Adrien - Quarta-feira 25 Março 2026

🦠 Moléculas imunitárias provenientes de bactérias detectadas em células humanas

Uma equipe franco-britânica de cientistas explorou duas proteínas humanas recentemente identificadas como enzimas imunitárias. Estudos estruturais in vitro mostram que, em uma célula infectada por um vírus, por exemplo, essas enzimas podem se montar em filamentos capazes de degradar uma molécula central do metabolismo. Herdado de ancestrais bacterianos, esse mecanismo serve no humano como sinal de alarme, permitindo que a célula reaja a agentes patogênicos.

Para combater os vírus, as bactérias desenvolveram, há bilhões de anos, sistemas de defesa sofisticados. Entre esses, certas proteínas chamadas sirtuínas atuam como sentinelas, mirando uma molécula absolutamente central no funcionamento da célula: a nicotinamida adenina dinucleotídeo ou NAD. Essa coenzima está presente em todas as células vivas, das bactérias aos humanos. Sua função principal é servir como transportadora de elétrons nas reações de oxirredução do metabolismo celular.


Imagem de ilustração Pixabay


Quando uma bactéria detecta que está infectada por um vírus, as sirtuínas desencadeiam um sacrifício altruísta: consomem o NAD e matam a célula condenada antes que o vírus tenha tempo de se multiplicar. O mesmo mecanismo de suicídio celular, no entanto, não funciona no humano.

Até então, a família das sirtuínas humanas contava com 7 membros, que divergem fortemente das sirtuínas bacterianas. Em vez de degradar o NAD hidrolisando-o, elas o utilizam como cofator para a regulação epigenética. Uma equipe internacional liderada por cientistas do CNRS, do Instituto Pasteur, de Oxford e da Croácia, no entanto, acaba de identificar duas proteínas humanas até agora pouco estudadas, FAM118B e FAM118A, como sirtuínas adicionais que, por sua vez, pouco divergiram em relação ao seu ancestral bacteriano.
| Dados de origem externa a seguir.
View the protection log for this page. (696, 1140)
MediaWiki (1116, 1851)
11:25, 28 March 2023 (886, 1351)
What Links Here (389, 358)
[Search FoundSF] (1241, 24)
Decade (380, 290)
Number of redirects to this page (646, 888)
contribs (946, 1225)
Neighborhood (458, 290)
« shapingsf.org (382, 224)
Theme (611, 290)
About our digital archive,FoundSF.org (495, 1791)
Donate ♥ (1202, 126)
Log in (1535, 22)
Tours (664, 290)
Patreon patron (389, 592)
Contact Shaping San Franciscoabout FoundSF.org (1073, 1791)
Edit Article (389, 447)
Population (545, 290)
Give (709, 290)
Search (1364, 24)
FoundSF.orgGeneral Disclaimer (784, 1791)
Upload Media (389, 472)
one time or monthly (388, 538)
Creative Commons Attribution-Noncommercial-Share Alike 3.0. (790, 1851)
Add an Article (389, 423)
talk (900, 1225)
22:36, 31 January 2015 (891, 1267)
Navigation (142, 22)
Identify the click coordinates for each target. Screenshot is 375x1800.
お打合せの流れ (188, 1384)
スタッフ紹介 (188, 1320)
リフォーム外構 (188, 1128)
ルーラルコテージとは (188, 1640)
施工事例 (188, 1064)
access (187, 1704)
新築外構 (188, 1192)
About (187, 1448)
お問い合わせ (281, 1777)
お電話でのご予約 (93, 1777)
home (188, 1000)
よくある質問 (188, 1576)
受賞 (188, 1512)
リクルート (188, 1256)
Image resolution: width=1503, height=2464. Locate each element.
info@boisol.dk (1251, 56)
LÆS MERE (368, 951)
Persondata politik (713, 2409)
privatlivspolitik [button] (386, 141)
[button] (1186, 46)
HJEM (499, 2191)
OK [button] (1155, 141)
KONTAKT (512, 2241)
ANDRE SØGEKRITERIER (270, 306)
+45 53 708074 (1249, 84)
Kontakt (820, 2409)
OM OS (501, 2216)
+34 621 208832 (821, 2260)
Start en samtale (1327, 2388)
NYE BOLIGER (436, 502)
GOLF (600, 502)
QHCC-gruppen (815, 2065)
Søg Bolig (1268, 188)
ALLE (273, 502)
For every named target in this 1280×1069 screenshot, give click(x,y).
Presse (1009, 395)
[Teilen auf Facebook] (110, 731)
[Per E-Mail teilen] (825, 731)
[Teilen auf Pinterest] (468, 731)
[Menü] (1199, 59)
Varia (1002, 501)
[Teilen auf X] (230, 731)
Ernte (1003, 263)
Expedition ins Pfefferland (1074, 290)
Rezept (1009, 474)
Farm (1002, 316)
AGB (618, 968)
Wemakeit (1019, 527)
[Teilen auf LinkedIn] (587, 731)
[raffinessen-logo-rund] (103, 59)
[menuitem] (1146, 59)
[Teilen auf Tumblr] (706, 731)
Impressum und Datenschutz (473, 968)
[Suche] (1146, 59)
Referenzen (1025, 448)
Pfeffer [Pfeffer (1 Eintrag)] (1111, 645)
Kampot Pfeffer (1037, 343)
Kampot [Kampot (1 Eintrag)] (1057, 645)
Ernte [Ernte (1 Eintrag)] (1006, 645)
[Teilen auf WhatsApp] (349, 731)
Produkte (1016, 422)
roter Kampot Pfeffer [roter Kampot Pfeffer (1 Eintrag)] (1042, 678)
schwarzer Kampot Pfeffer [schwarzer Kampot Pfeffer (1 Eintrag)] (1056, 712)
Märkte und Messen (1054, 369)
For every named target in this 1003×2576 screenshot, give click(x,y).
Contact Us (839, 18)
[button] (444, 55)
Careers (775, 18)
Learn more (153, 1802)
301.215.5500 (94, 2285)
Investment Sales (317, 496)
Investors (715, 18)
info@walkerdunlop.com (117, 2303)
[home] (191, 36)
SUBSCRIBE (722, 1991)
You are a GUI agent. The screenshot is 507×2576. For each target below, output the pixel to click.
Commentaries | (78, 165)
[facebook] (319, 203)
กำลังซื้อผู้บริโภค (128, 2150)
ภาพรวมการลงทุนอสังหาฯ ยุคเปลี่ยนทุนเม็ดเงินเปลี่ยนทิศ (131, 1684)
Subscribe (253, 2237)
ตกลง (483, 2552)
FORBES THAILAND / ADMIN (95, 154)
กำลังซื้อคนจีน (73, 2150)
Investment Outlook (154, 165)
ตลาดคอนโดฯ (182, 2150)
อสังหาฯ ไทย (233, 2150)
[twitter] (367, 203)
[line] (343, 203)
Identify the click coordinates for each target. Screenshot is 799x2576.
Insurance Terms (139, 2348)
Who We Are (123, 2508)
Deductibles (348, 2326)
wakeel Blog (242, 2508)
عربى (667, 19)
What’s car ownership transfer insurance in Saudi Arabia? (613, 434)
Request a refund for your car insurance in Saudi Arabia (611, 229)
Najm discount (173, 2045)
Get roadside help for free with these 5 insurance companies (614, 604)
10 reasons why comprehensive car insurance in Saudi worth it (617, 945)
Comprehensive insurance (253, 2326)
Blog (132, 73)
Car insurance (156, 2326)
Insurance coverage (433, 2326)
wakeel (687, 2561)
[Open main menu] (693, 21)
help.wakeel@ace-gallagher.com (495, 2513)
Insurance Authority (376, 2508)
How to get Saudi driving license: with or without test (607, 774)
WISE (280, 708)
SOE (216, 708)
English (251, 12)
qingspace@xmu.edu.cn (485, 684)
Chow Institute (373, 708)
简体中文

O estudo de sua estrutura em escala atômica, graças à crio-microscopia eletrônica, mostra que essas duas sirtuínas estão de fato próximas das sirtuínas bacterianas e preservaram a atividade de hidrólise do NAD, tornando essas proteínas verdadeiros “fósseis moleculares”. Tanto in vitro quanto na célula, FAM118B e FAM118A formam individualmente filamentos homogêneos, uma característica compartilhada com as sirtuínas bacterianas envolvidas na defesa contra fagos.

Apesar de FAM118B e FAM118A apresentarem baixa atividade enzimática quando isoladas, sua associação sinérgica desencadeia um alto consumo de NAD, revelando um mecanismo cooperativo aparentemente baseado na formação de filamentos heterogêneos nas células. A superexpressão simultânea das duas proteínas em células humanas reduz, aliás, os níveis de NAD para cerca de 15% do normal. Experimentos complementares mostraram que esse efeito desaparece assim que se desativam os sítios catalíticos das enzimas ou se impede sua formação de filamentos, sugerindo que essas duas propriedades são indissociáveis da função imunitária.

Como a FAM118B está envolvida em certas fusões cromossômicas observadas em tumores cerebrais raros, compreender melhor sua capacidade de formar filamentos poderia esclarecer mecanismos oncogênicos ainda obscuros. Mais amplamente, esse estudo, publicado na revista Nature Structural & Molecular Biology, mostra o quanto a imunidade humana inata tem suas raízes em defesas bacterianas de bilhões de anos, uma continuidade evolutiva que a ciência apenas começa a decifrar.